Personal information
- Full name: Derek Harrison
- Date of birth: 9 February 1950 (age 75)
- Place of birth: Littlethorpe, England
- Position: Defender

Youth career
- Blaby Boys Club
- 1965–1967: Leicester City

Senior career*
- Years: Team / Apps / (Gls)
- 1967–1971: Leicester City / 0 / (0)
- 1971–1975: Torquay United / 127 / (4)
- 1975–1976: Colchester United / 7 / (0)
- Dawlish Town
- 1976–: Salisbury /  / (1)
- Total:  / 134 / (4)

= Derek Harrison (footballer) =

English footballer

Derek Harrison (born 9 February 1950) is an English former footballer who played in the Football League as a defender for Torquay United and Colchester United. He began his career at Leicester City, where he failed to make a league appearance but played in two League Cup games.

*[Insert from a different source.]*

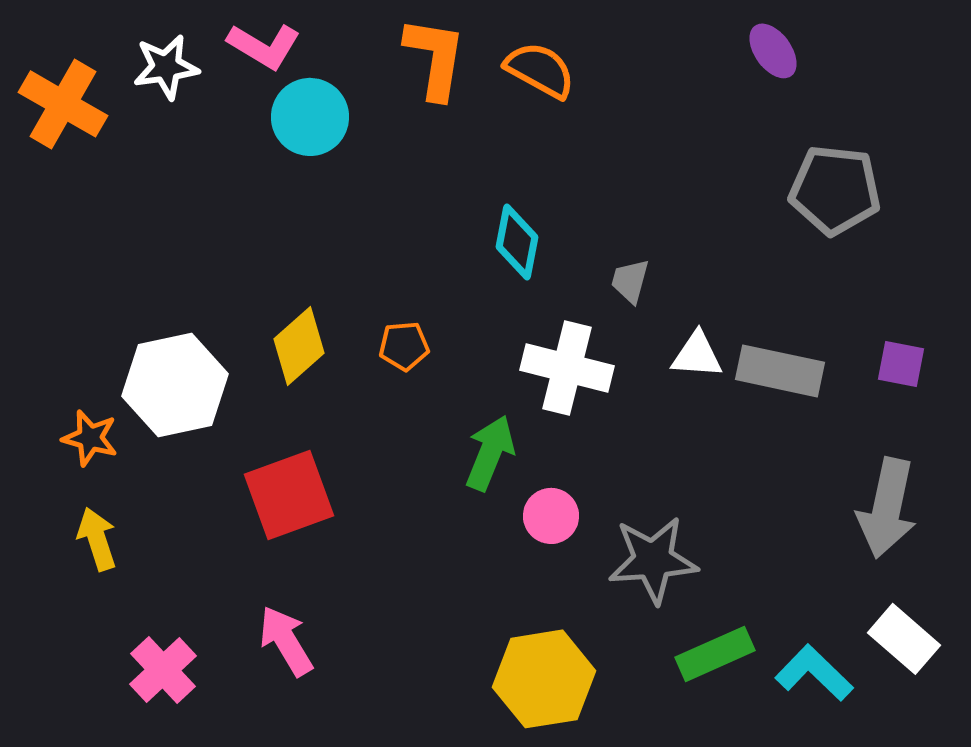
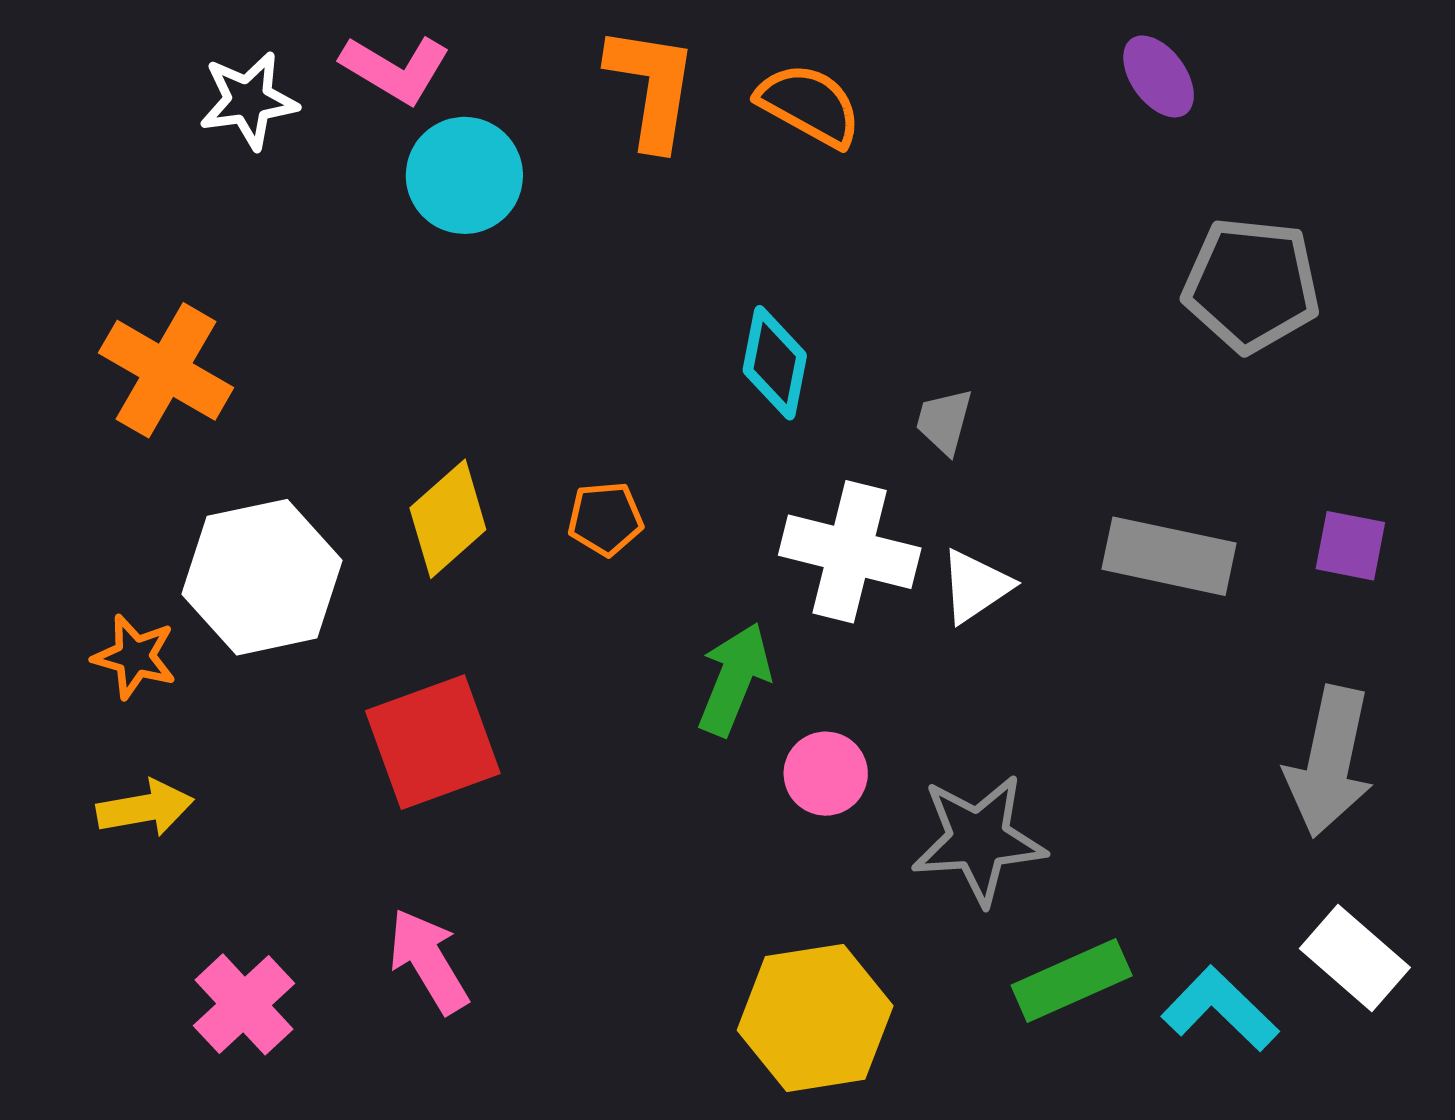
orange cross: (63, 104) -> (166, 370), moved
white triangle: (697, 355) -> (976, 586), moved, turned -38
yellow arrow: (97, 539) -> (145, 808), turned 98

He later represented Dawlish Town and Salisbury City.

==Career==

Born in Littlethorpe, near Leicester, Harrison started his footballing career with Blaby Boys Club, before joining Leicester City and signing a professional contract with the club in 1967. He spent four years as a professional at Filbert Street and made his debut for the first-team in a League Cup second round replay tie on 10 September 1969, resulting in a 0–0 draw against Bristol City. He made his second and final appearance for the club in another League Cup game just over one year later on 7 October 1970, a 1–1 third round draw with Bolton Wanderers.

In search of regular first-team football, Harrison moved to Torquay United in February 1971, where he played 127 league games for the club over four years, scoring four goals.

Harrison moved on to play for Colchester United in the summer of 1975, making his debut on 16 August 1975 in a Third Division 2–1 defeat at Preston North End. He played seven league games for the U's in his short spell with the club, making his final appearance on 7 February 1976 in a 3–2 home defeat to Chesterfield.

After leaving Colchester, Harrison went on to represent Dawlish Town and Salisbury City in the English non-leagues.